The departure of the 71-year-old, who has led the club since 2008, may not have been more subdued – in contrast to his public silence in recent months. He could come out to the public for the last time and comment on the conflict with investor Lars Windhurst. Transferred over several tranches from the summer of 2019, 375 million euros have turned a gray rat into the city’s top club. Not just for sporting reasons, but because of scary game performance. While the team’s breakup was stark, the club still made headlines for all the wrong reasons. Money melted into the hands of the club. Nothing is left.

The coach’s multiple changes, including the mayhem surrounding Jürgen Klinsmann, was the starting point for a long opera that continues to this day, whose winners are rarely known and gave insight into the darker abyss nearly every week.

What is Windhorst’s layout?

Gegenbauer and Windhorst have intertwined fatefully over the past three years. As an open power struggle erupted between them, most of them shook their heads. Recently, a huge banner “Windhorst and Gegenbauer out” was hung over the eastern curve at the Olympic Stadium in Berlin. The fans had had enough. Enough of the power struggle for their club, which brought them only malice and ridicule in the rest of the republic and in Berlin they lost their hegemony to their rival Köpenick Union Berlin.

They were tired of the silence of the string-puller Gegenbauer and the disruptive fire of the Investor, who loudly reported via Bild after beating Hoffenheim in the first game under Felix Magath and immediately dashed hopes sprung up for more relaxed weeks. until the end of the season.

Next public meeting on Sunday will be all about chaos. To what extent Windhorst will play a role in this remains unclear. It is considered certain that the investor will make a public statement there. However, it is not yet possible to say for sure whether he will also send a presidential candidate to the race. However, it is not excluded.


So far, only a few candidates have publicly thrown their hats into the ring for Gegenbauer’s successor. Kay Bernstein, a former and current entrepreneur, has already positioned himself in the position. Other names such as Supervisory Board name Jörn Klein and Vice President Thorsten Mansky roam the club’s environment.

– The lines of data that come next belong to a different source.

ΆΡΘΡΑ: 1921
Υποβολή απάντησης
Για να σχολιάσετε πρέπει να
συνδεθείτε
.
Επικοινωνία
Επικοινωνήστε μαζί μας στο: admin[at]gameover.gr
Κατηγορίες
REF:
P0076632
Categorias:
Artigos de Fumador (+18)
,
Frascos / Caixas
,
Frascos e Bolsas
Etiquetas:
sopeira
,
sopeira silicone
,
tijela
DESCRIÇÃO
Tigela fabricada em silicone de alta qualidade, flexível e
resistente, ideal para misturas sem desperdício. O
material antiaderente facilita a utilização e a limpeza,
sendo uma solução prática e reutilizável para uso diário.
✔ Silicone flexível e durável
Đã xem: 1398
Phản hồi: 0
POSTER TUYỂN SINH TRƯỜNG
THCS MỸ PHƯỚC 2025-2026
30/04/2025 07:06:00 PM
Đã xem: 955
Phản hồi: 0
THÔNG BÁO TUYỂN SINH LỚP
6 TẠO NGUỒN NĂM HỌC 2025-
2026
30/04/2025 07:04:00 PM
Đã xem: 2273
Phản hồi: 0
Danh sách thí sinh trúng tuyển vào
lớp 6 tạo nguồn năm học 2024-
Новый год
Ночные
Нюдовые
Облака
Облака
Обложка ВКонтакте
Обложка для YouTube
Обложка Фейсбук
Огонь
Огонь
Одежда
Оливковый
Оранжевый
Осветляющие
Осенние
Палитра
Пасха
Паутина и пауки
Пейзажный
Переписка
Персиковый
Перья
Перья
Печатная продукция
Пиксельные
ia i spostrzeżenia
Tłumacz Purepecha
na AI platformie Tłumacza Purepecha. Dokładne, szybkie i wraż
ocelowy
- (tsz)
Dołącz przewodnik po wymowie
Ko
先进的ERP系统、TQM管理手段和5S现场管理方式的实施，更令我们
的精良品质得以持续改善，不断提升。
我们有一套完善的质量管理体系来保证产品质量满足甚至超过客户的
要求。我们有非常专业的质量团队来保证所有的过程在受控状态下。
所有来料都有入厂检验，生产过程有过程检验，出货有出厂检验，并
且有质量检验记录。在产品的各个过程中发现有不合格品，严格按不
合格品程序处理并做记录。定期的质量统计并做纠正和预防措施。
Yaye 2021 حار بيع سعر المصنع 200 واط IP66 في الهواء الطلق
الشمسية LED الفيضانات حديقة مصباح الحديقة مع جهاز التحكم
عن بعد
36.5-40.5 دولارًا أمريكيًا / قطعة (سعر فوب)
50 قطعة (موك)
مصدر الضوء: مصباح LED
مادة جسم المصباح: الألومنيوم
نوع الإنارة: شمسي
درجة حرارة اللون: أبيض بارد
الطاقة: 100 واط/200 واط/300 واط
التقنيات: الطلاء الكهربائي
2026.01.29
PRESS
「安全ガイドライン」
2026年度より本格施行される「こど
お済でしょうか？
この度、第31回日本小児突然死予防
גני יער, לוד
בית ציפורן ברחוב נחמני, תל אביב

According to Windhurst, he has no interest in the position and hardly any realistic chance.

On the other hand, the 41-year-old Bernstein is well connected to the Hertha scene and could at least get an agreement between the divided clubs. The former player, who resides with his company in an industrial park in Neukölln, wants to bring the club back from the western end to the city center and ensure that the club is transparently reoriented.

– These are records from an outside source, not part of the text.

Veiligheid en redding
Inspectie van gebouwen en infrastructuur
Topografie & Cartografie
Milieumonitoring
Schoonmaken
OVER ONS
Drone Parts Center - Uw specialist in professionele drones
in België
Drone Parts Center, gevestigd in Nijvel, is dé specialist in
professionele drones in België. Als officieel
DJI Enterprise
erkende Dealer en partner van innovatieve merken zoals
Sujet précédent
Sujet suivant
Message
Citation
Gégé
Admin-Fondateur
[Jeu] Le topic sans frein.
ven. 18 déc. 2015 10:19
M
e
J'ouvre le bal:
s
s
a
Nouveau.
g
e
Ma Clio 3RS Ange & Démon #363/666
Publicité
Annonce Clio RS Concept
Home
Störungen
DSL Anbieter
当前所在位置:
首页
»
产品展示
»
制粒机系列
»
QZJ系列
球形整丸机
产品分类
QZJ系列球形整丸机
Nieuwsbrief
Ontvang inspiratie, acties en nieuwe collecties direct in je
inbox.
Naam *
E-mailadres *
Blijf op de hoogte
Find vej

There is no exact program yet. This should be done in large groups in the weeks leading up to the elections. It will be about the stadium that Herta has wanted for so long, it will be about shutting down major construction sites, developing sporting competence and also in a way about how Hertha is out of an eternal downward spiral.

The relegation that was just prevented paves the way for a fresh start in Berlin based in perhaps less difficult, but only the recent collapse of the club, which has been in free fall since the summer of 2019, has been prevented for the time being. Now the hard work begins. It will be a long time before the wounds of the past three years have healed, that’s for sure. Nobody in Berlin seems really optimistic at the moment.